The Zacks Rank is a proven stock-picking system that helps both beginning and experienced investors find strong companies at any given moment. The model, which emphasizes earnings estimates and estimate revisions, discovers companies of all shapes and sizes that are displaying the right characteristics to beat the market.
When a particular company earns the desired Zacks Rank #1 (Strong Buy), it is on track to provide remarkable returns over the next one to three months. Of course, achieving this ideal rank is no easy task. Of the thousands of companies tracked by Zacks, only about 5% earn this designation.

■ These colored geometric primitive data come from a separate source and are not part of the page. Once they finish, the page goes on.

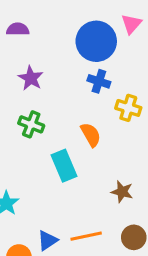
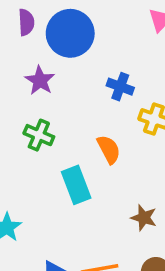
purple semicircle: (18, 29) -> (26, 22), turned 85
blue circle: (96, 41) -> (70, 33), moved

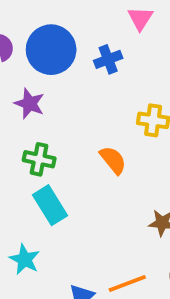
blue cross: (120, 87) -> (108, 59), moved, turned -30
cyan rectangle: (76, 185) -> (50, 205), moved

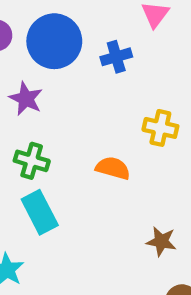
orange semicircle: (113, 160) -> (113, 168), turned -40

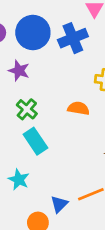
blue cross: (116, 57) -> (73, 38), size x1.5
green cross: (32, 161) -> (27, 109), turned 30

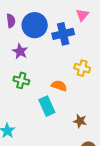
green cross: (27, 109) -> (21, 80), turned -35
cyan rectangle: (35, 141) -> (47, 106), moved

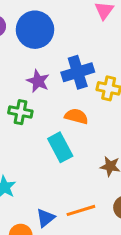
blue cross: (63, 34) -> (78, 72), moved
purple star: (20, 51) -> (38, 81), moved

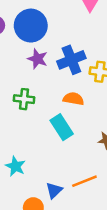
purple star: (38, 81) -> (38, 59), moved

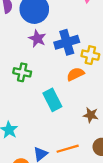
orange semicircle: (73, 99) -> (75, 74), moved, turned -42

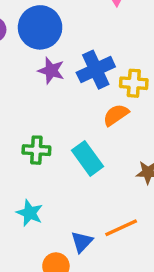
green cross: (22, 72) -> (36, 150), moved

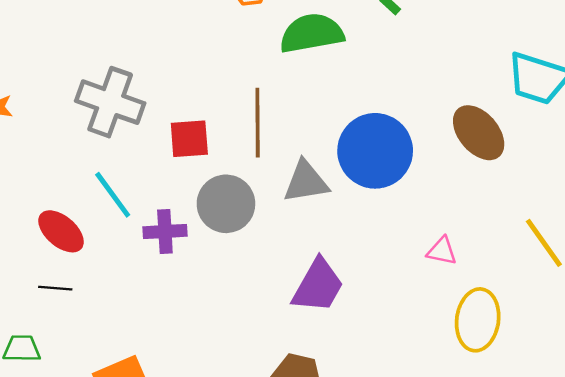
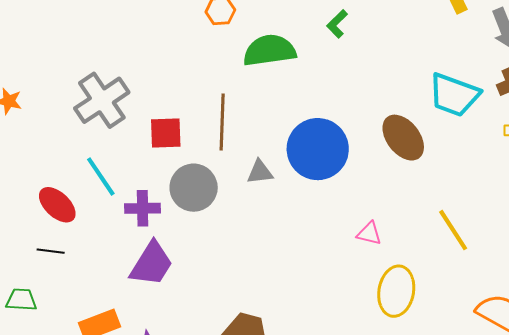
gray cross: (110, 102) -> (102, 100), turned 34
gray triangle: (306, 182) -> (260, 172), size x0.7
purple trapezoid: (318, 286) -> (151, 264), moved

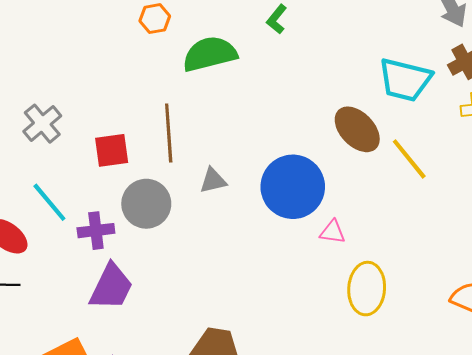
gray cross: (102, 100) -> (42, 124), size x0.7
blue circle: (318, 149) -> (293, 187), moved
yellow line: (453, 230) -> (409, 159), moved

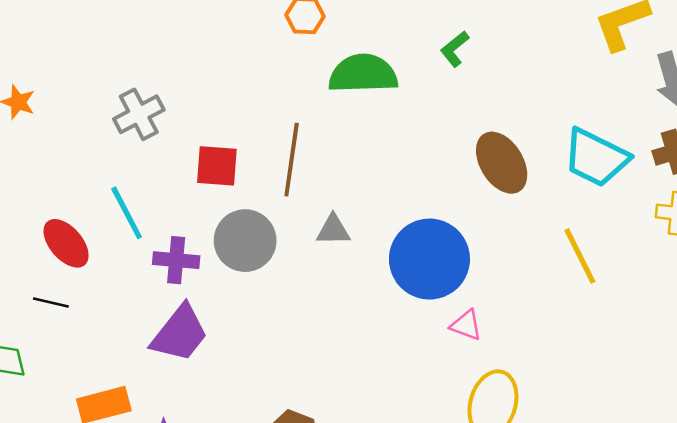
brown ellipse: (357, 129) -> (502, 163), moved

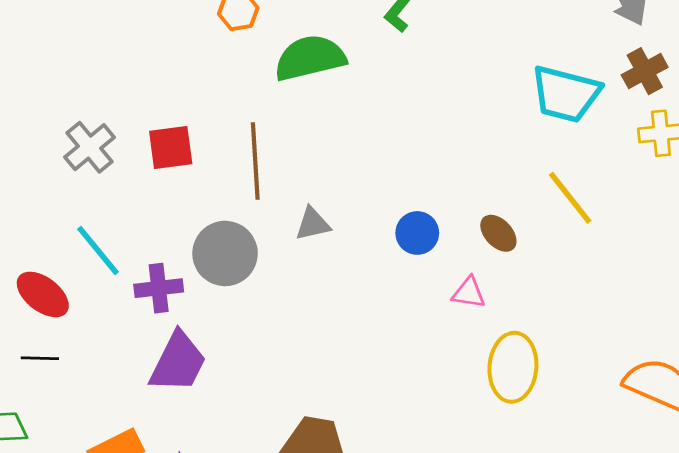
brown ellipse: (502, 163) -> (498, 233), moved, size x0.6
red square: (217, 166) -> (171, 147), moved
blue circle: (429, 259) -> (417, 233), size x0.5

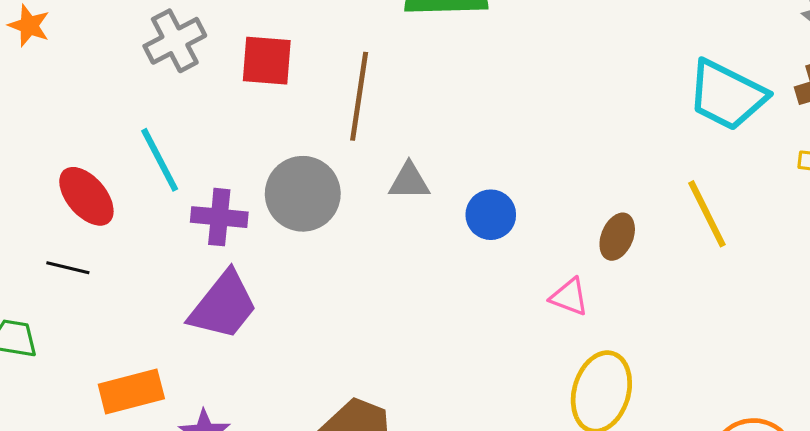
blue circle: (417, 233) -> (491, 215), moved
brown ellipse: (498, 233) -> (617, 237), turned 54

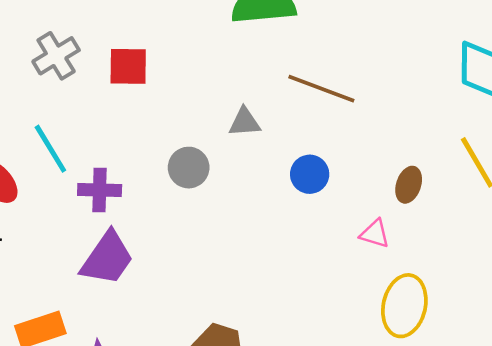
brown line: (359, 96) -> (321, 89), moved, turned -74
gray triangle: (409, 181) -> (245, 122), moved
gray circle: (303, 194) -> (189, 168), moved, size x0.7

Below, you will read about one specific company that helped prove the strength of the Zacks Rank. If investors had followed our model when it identified this futuristic healthcare technology manufacturer, they would have achieved massive profits.
Intuitive Surgical, Inc. (ISRG - Free Report)
Intuitive Surgical is the global leader in minimally invasive robotic-assisted surgery. The company is best known for its da Vinci Surgical System, which enables surgeons to operate through a few small incisions or the belly button from a nearby ergonomic console. The da Vinci System features a magnified 3D HD vision system and tiny wristed instruments that bend and rotate far greater than the human hand.
Over the past year, the Zacks Rank has spotted ISRG as a strong option multiple times. The stock first earned a Zacks Rank #1 (Strong Buy) on June 9, 2017. However, things really started picking up for the company directly after its next earnings report in July.
Intuitive posted earnings of $1.98 per share, topping the Zacks Consensus Estimate by five cents. The company also witnessed quarterly revenues of $756 million, cruising past our consensus estimate and improving nearly 13% on a year-over-year basis. ISRG would earn its second #1 (Strong Buy) designation just one day after reporting.
Throughout the next few months, the stock would never dip below a Zacks Rank #3 (Hold) and witnessed several stretches where it was a Zacks Rank #2 (Buy). ISRG also briefly saw its third #1 (Strong Buy) ranking on Dec. 15, 2017.
Intuitive earned its next #1 (Strong Buy) designation on April 20, and it maintains that ranking today. This came on the back of another strong quarterly earnings report, which not only surpassed expectations, but also inspired positive revisions to forward-looking estimates.
In its latest quarter, ISRG posted earnings of $2.44 per share, crushing the Zacks Consensus Estimate of $1.99 and improving more than 43% from the year-ago period. Meanwhile, revenue of $848 million was well ahead of our consensus estimate of $767 million.
The below chart demonstrates the price performance for ISRG and 12-month forward looking EPS estimate (in red), starting from the time the stock first earned a Zacks Rank #1 (Strong Buy).
As we can see, ISRG has been a massive winner for those that followed the Zacks Rank. The stock is currently up about 50.3% since earning a Zacks Rank #1 (Strong Buy) last year. Investors should know that our model is the simplest way to identify elite stocks poised to beat the market on a consistent basis.